— PROBLEM STATEMENT —
Reproduce all records word for word.

— EXTRACTED RECORDS —
******
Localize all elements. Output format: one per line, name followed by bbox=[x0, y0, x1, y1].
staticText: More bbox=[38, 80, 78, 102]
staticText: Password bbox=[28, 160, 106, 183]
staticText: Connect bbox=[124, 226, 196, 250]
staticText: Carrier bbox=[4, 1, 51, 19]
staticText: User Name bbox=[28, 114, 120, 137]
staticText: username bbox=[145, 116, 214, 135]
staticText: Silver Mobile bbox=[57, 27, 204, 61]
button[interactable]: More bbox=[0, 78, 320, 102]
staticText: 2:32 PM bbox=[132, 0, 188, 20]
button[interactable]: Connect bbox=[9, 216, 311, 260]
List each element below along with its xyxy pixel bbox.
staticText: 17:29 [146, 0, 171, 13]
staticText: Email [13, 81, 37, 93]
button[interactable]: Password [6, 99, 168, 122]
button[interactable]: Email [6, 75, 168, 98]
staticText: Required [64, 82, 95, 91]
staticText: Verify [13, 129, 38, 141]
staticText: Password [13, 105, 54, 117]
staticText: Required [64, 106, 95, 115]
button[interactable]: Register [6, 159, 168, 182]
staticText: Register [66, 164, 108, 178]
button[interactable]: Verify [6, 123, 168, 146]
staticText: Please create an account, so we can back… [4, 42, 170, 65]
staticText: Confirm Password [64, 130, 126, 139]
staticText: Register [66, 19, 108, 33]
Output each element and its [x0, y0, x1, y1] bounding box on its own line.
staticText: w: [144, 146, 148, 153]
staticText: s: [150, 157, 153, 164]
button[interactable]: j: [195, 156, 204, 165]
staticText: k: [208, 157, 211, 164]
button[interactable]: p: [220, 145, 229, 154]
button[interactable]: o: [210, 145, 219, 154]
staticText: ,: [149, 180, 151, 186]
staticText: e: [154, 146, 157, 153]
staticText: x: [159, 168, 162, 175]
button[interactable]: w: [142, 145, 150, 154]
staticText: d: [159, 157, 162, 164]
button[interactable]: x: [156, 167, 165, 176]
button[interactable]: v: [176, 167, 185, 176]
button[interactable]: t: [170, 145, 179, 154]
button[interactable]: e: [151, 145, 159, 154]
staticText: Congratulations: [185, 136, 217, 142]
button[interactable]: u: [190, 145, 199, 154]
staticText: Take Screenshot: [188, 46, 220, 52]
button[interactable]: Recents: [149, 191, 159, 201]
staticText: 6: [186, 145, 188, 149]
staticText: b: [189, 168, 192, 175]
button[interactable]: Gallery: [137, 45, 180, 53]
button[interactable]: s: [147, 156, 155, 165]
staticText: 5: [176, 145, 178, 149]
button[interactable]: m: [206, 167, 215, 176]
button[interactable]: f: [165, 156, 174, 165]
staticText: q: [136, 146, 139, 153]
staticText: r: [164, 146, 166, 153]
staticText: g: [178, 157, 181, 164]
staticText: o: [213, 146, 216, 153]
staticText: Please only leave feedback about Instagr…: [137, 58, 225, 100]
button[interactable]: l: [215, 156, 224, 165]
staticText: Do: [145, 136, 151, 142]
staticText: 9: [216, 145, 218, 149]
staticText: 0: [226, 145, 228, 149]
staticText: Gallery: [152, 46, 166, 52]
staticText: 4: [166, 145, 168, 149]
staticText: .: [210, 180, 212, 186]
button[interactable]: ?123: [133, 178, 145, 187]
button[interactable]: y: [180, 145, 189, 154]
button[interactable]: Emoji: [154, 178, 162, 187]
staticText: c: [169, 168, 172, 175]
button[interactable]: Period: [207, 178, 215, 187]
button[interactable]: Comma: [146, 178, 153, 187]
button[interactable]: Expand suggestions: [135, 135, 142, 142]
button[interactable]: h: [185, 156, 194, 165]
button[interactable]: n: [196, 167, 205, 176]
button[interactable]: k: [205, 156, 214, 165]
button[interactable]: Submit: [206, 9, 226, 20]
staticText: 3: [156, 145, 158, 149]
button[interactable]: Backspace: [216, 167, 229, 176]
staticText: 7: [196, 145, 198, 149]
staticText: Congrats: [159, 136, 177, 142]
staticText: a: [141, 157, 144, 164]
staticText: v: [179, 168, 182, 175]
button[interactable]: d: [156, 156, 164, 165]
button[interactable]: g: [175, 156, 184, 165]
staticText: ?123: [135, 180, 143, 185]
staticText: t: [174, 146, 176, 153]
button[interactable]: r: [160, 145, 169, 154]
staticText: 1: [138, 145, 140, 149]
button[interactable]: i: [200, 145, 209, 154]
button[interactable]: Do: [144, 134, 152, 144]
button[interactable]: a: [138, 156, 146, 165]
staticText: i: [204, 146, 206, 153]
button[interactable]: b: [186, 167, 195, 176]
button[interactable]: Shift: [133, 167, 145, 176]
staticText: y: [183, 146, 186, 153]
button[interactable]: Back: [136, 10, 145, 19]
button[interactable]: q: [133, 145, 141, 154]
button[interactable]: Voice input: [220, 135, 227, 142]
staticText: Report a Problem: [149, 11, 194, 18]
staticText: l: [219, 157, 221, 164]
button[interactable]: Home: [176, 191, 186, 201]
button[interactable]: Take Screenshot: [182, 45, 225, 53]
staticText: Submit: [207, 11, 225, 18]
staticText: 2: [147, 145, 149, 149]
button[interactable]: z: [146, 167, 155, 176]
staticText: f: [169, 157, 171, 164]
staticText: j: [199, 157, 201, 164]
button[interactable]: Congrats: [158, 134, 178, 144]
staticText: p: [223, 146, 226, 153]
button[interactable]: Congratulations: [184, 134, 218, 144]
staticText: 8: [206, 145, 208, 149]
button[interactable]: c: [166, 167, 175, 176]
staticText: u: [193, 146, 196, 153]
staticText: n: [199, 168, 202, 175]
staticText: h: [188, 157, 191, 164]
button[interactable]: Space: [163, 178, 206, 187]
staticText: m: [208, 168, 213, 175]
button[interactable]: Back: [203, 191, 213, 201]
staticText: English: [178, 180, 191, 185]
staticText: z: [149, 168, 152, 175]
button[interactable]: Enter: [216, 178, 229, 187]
******
— RESULT OF THE EXERCISE —
Localize all elements. Output format: one per line, name followed by bbox=[x0, y0, x1, y1].
staticText: More bbox=[38, 80, 78, 102]
staticText: Password bbox=[28, 160, 106, 183]
staticText: Connect bbox=[124, 226, 196, 250]
staticText: Carrier bbox=[4, 1, 51, 19]
staticText: User Name bbox=[28, 114, 120, 137]
staticText: username bbox=[145, 116, 214, 135]
staticText: Silver Mobile bbox=[57, 27, 204, 61]
button[interactable]: More bbox=[0, 78, 320, 102]
staticText: 2:32 PM bbox=[132, 0, 188, 20]
button[interactable]: Connect bbox=[9, 216, 311, 260]
List each element below along with its xyxy pixel bbox.
staticText: 17:29 [146, 0, 171, 13]
staticText: Email [13, 81, 37, 93]
button[interactable]: Password [6, 99, 168, 122]
button[interactable]: Email [6, 75, 168, 98]
staticText: Required [64, 82, 95, 91]
staticText: Verify [13, 129, 38, 141]
staticText: Password [13, 105, 54, 117]
staticText: Required [64, 106, 95, 115]
button[interactable]: Register [6, 159, 168, 182]
staticText: Register [66, 164, 108, 178]
button[interactable]: Verify [6, 123, 168, 146]
staticText: Please create an account, so we can back… [4, 42, 170, 65]
staticText: Confirm Password [64, 130, 126, 139]
staticText: Register [66, 19, 108, 33]
Output each element and its [x0, y0, x1, y1] bounding box on its own line.
staticText: w: [144, 146, 148, 153]
staticText: s: [150, 157, 153, 164]
button[interactable]: j: [195, 156, 204, 165]
staticText: k: [208, 157, 211, 164]
button[interactable]: p: [220, 145, 229, 154]
button[interactable]: o: [210, 145, 219, 154]
staticText: ,: [149, 180, 151, 186]
staticText: e: [154, 146, 157, 153]
staticText: x: [159, 168, 162, 175]
button[interactable]: w: [142, 145, 150, 154]
staticText: d: [159, 157, 162, 164]
button[interactable]: x: [156, 167, 165, 176]
button[interactable]: v: [176, 167, 185, 176]
button[interactable]: t: [170, 145, 179, 154]
button[interactable]: e: [151, 145, 159, 154]
staticText: Congratulations: [185, 136, 217, 142]
button[interactable]: u: [190, 145, 199, 154]
staticText: Take Screenshot: [188, 46, 220, 52]
button[interactable]: Recents: [149, 191, 159, 201]
staticText: 6: [186, 145, 188, 149]
staticText: b: [189, 168, 192, 175]
button[interactable]: Gallery: [137, 45, 180, 53]
button[interactable]: s: [147, 156, 155, 165]
staticText: 5: [176, 145, 178, 149]
button[interactable]: m: [206, 167, 215, 176]
button[interactable]: f: [165, 156, 174, 165]
staticText: q: [136, 146, 139, 153]
staticText: r: [164, 146, 166, 153]
staticText: g: [178, 157, 181, 164]
staticText: o: [213, 146, 216, 153]
staticText: Please only leave feedback about Instagr…: [137, 58, 225, 100]
button[interactable]: l: [215, 156, 224, 165]
staticText: Do: [145, 136, 151, 142]
staticText: 9: [216, 145, 218, 149]
staticText: 0: [226, 145, 228, 149]
staticText: Gallery: [152, 46, 166, 52]
staticText: 4: [166, 145, 168, 149]
staticText: .: [210, 180, 212, 186]
button[interactable]: ?123: [133, 178, 145, 187]
button[interactable]: y: [180, 145, 189, 154]
button[interactable]: Emoji: [154, 178, 162, 187]
staticText: c: [169, 168, 172, 175]
button[interactable]: Period: [207, 178, 215, 187]
button[interactable]: Comma: [146, 178, 153, 187]
button[interactable]: Expand suggestions: [135, 135, 142, 142]
button[interactable]: h: [185, 156, 194, 165]
button[interactable]: n: [196, 167, 205, 176]
button[interactable]: k: [205, 156, 214, 165]
button[interactable]: Submit: [206, 9, 226, 20]
staticText: 3: [156, 145, 158, 149]
button[interactable]: Backspace: [216, 167, 229, 176]
staticText: 7: [196, 145, 198, 149]
staticText: Congrats: [159, 136, 177, 142]
staticText: a: [141, 157, 144, 164]
staticText: v: [179, 168, 182, 175]
button[interactable]: d: [156, 156, 164, 165]
button[interactable]: g: [175, 156, 184, 165]
staticText: ?123: [135, 180, 143, 185]
staticText: t: [174, 146, 176, 153]
button[interactable]: r: [160, 145, 169, 154]
staticText: 1: [138, 145, 140, 149]
button[interactable]: i: [200, 145, 209, 154]
button[interactable]: Do: [144, 134, 152, 144]
button[interactable]: a: [138, 156, 146, 165]
staticText: i: [204, 146, 206, 153]
button[interactable]: b: [186, 167, 195, 176]
button[interactable]: Shift: [133, 167, 145, 176]
staticText: y: [183, 146, 186, 153]
button[interactable]: Back: [136, 10, 145, 19]
button[interactable]: q: [133, 145, 141, 154]
button[interactable]: Voice input: [220, 135, 227, 142]
staticText: Report a Problem: [149, 11, 194, 18]
staticText: l: [219, 157, 221, 164]
button[interactable]: Home: [176, 191, 186, 201]
button[interactable]: Take Screenshot: [182, 45, 225, 53]
staticText: Submit: [207, 11, 225, 18]
staticText: 2: [147, 145, 149, 149]
button[interactable]: z: [146, 167, 155, 176]
staticText: f: [169, 157, 171, 164]
staticText: j: [199, 157, 201, 164]
button[interactable]: Congrats: [158, 134, 178, 144]
staticText: p: [223, 146, 226, 153]
button[interactable]: Congratulations: [184, 134, 218, 144]
staticText: 8: [206, 145, 208, 149]
button[interactable]: c: [166, 167, 175, 176]
staticText: u: [193, 146, 196, 153]
staticText: n: [199, 168, 202, 175]
staticText: h: [188, 157, 191, 164]
button[interactable]: Space: [163, 178, 206, 187]
staticText: m: [208, 168, 213, 175]
button[interactable]: Back: [203, 191, 213, 201]
staticText: English: [178, 180, 191, 185]
staticText: z: [149, 168, 152, 175]
button[interactable]: Enter: [216, 178, 229, 187]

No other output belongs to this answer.